What you should do: Answer with a bare number: the count of lines in the data below that contain the word "Τεκμηρίωση".

Stored records:
━━━━━━━━━━

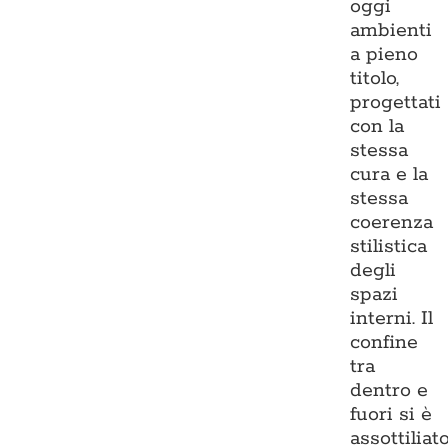
oggi
ambienti
a pieno
titolo,
progettati
con la
stessa
cura e la
stessa
coerenza
stilistica
degli
spazi
interni. Il
confine
tra
dentro e
fuori si è
assottiliato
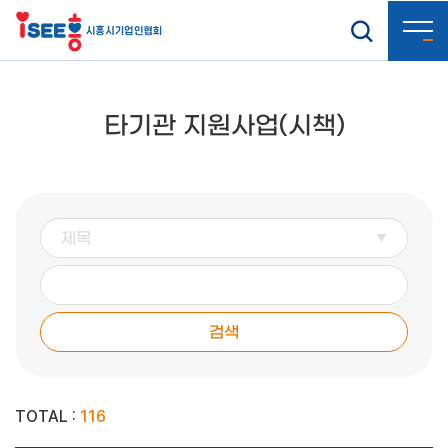
타기관 지원사업(시책)
검색
TOTAL :
116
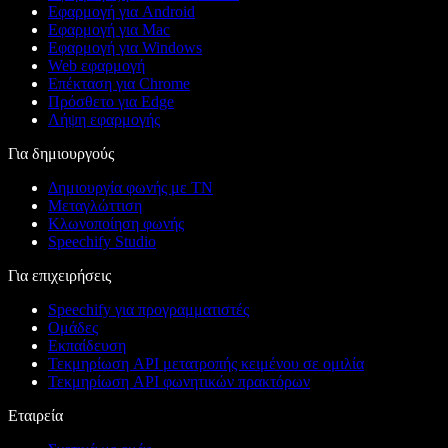
Εφαρμογή για Android
Εφαρμογή για Mac
Εφαρμογή για Windows
Web εφαρμογή
Επέκταση για Chrome
Πρόσθετο για Edge
Λήψη εφαρμογής
Για δημιουργούς
Δημιουργία φωνής με ΤΝ
Μεταγλώττιση
Κλωνοποίηση φωνής
Speechify Studio
Για επιχειρήσεις
Speechify για προγραμματιστές
Ομάδες
Εκπαίδευση
Τεκμηρίωση API μετατροπής κειμένου σε ομιλία
Τεκμηρίωση API φωνητικών πρακτόρων
Εταιρεία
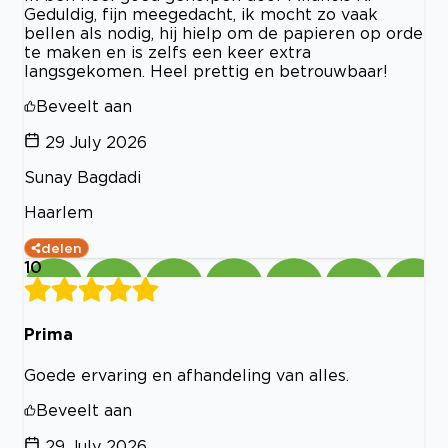
Geduldig, fijn meegedacht, ik mocht zo vaak
bellen als nodig, hij hielp om de papieren op orde
te maken en is zelfs een keer extra
langsgekomen. Heel prettig en betrouwbaar!
Beveelt aan
29 July 2026
Sunay Bagdadi
Haarlem
delen
10
Prima
Goede ervaring en afhandeling van alles.
Beveelt aan
29 July 2026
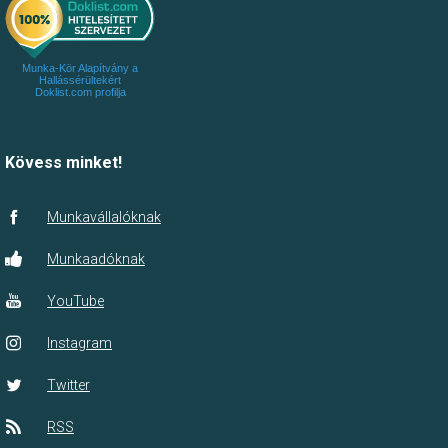
Munka-Kör Alapítvány a
Hallássérültekért
Doklist.com profilja
Kövess minket!
Munkavállalóknak
Munkaadóknak
YouTube
Instagram
Twitter
RSS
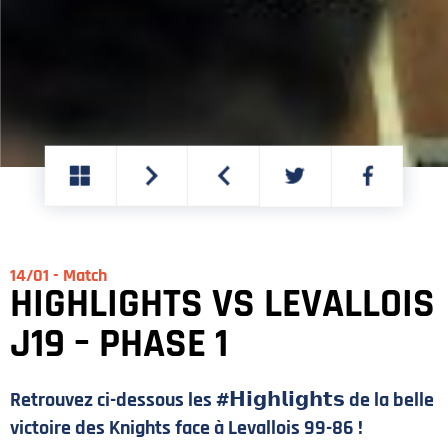
PARTAGER
PARTAGER
SUR
SUR
TWITTER
FACEBOOK
14/01 - Match
HIGHLIGHTS VS LEVALLOIS
J19 – PHASE 1
Retrouvez ci-dessous les #𝗛𝗶𝗴𝗵𝗹𝗶𝗴𝗵𝘁𝘀 de la belle
victoire des Knights face à Levallois 99-86 !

━━━━━━━━━━

Response to the exercise: 2